Como desdobramento desse primeiro ponto, os contribuintes alegam inexistir qualquer previsão legal, seja de caráter tributário ou de viés societário, que estabeleça um limite ou termo para a realização da Afac. Em outros termos, entende-se que tal limite estaria sendo "criado" por uma interpretação analógica e de caráter extensivo do entendimento exarado no Parecer Normativo CST nº 17/1984, o que, por conseguinte, redundaria em ofensa ao princípio da legalidade.

Por fim, os contribuintes alegam existir uma clara distinção entre os institutos do mútuo e do Afac, já que o mútuo pressupõe que o mutuário devolva ao mutuante a coisa fungível do mesmo gênero, qualidade e quantidade, nos termos do artigo 586 do Código Civil, diferentemente do que ocorre na Afac, onde o valor aportado pelos sócios/acionistas não será objeto de devolução, mas sim de realização no capital social da empresa investida.

De forma muito sumária, esses são os fundamentos trazidos de lado a lado a circunstanciar a presente discussão. Pois bem. Feitas essas considerações preambulares, convém agora se debruçar sobre a jurisprudência do Carf para a matéria.

Até antes da inserção do artigo 19-E no âmbito da Lei nº 10.522/02, a questão se encontrava dividida no seio das Turmas Ordinárias, porém havia sido pacificada na Câmara Superior de Recursos Fiscais (CSRF) da 3ª Seção, por maioria de votos, em favor do entendimento fiscal. Tal entendimento havia se consolidado no âmbito do Acórdão Carf nº 9303-009.885, oportunidade em que o tribunal entendeu como válido o disposto no Parecer Normativo CST nº 17/1984 e a sua extensão analógica para o IOF.
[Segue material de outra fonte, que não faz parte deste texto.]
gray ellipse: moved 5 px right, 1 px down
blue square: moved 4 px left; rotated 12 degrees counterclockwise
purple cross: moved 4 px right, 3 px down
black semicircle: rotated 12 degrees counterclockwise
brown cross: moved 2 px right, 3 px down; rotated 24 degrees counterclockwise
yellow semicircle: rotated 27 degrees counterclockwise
Tal questão, todavia, foi objeto de nova análise por parte da CSRF da 3ª Seção, em recente julgado, mais precisamente em sessão realizada em 18/2/2022 e, portanto, já quando vigente o artigo 19-E da Lei nº 10.522/02. Nessa oportunidade, por voto de qualidade favorável ao contribuinte, saiu vencedora a posição externada pela conselheira Tatiana Midori Migiyama, conforme se observa da ementa do Acórdão Carf nº 9303-012.913, in verbis:

"ADIANTAMENTO PARA FUTURO AUMENTO DE CAPITAL. FALTA DE NORMA ESPECÍFICA PARA DESCARACATERIZAR A OPERAÇÃO DE AFAC COM ENQUADRAMENTO COMO OPERAÇÃO DE MÚTUO. IOF.

Não cabe desenquadrar uma operação como AFAC, caracterizando-a como mútuo para fins de exigência do IOF, sustentando, entre outros, como motivação o fato de o contribuinte não ter observado os requisitos dispostos pelo Parecer Normativo CST 17/84 e IN SRF 127/88, que impuseram, entre outros, a observância de prazo limite para a capitalização dos AFACs. Tais atos, inclusive, foram formalmente revogados, vez que se referiam a dispositivo do Decreto-Lei 2.065/83, que tratava de correção monetária de Balanços."
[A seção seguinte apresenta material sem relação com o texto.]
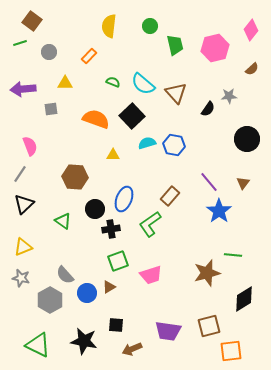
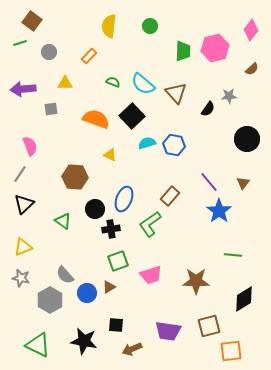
green trapezoid at (175, 45): moved 8 px right, 6 px down; rotated 15 degrees clockwise
yellow triangle at (113, 155): moved 3 px left; rotated 24 degrees clockwise
brown star at (207, 273): moved 11 px left, 8 px down; rotated 16 degrees clockwise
Segundo a conselheira indicada para a elaboração do voto condutor, o referido parecer normativo (1) foi veiculado para tratar de IR, com o objetivo de evitar DDL, o que tornaria indevida sua extensão para os casos de IOF, além de (2) padecer de ilegalidade, na medida em que criou um limite não previsto em lei para a realização de Afac. De forma muito resumida, essas foram as razões de decidir a sustentar aludido posicionamento.

Acontece que, diante da inexistência de uma finalização por parte do Supremo Tribunal Federal quanto à conclusão do julgamento das ADIs que contestam a constitucionalidade do artigo 19-E da Lei nº 10.522/02, a dúvida que fica é se tal entendimento já pode ou não ser considerado como representativo da posição institucional do tribunal para o tema. A nosso ver, até que o STF encerre o julgamento das ADIs referidas, é prudente aguardar um pouco mais para então se afirmar que existe uma posição consolidada para a matéria.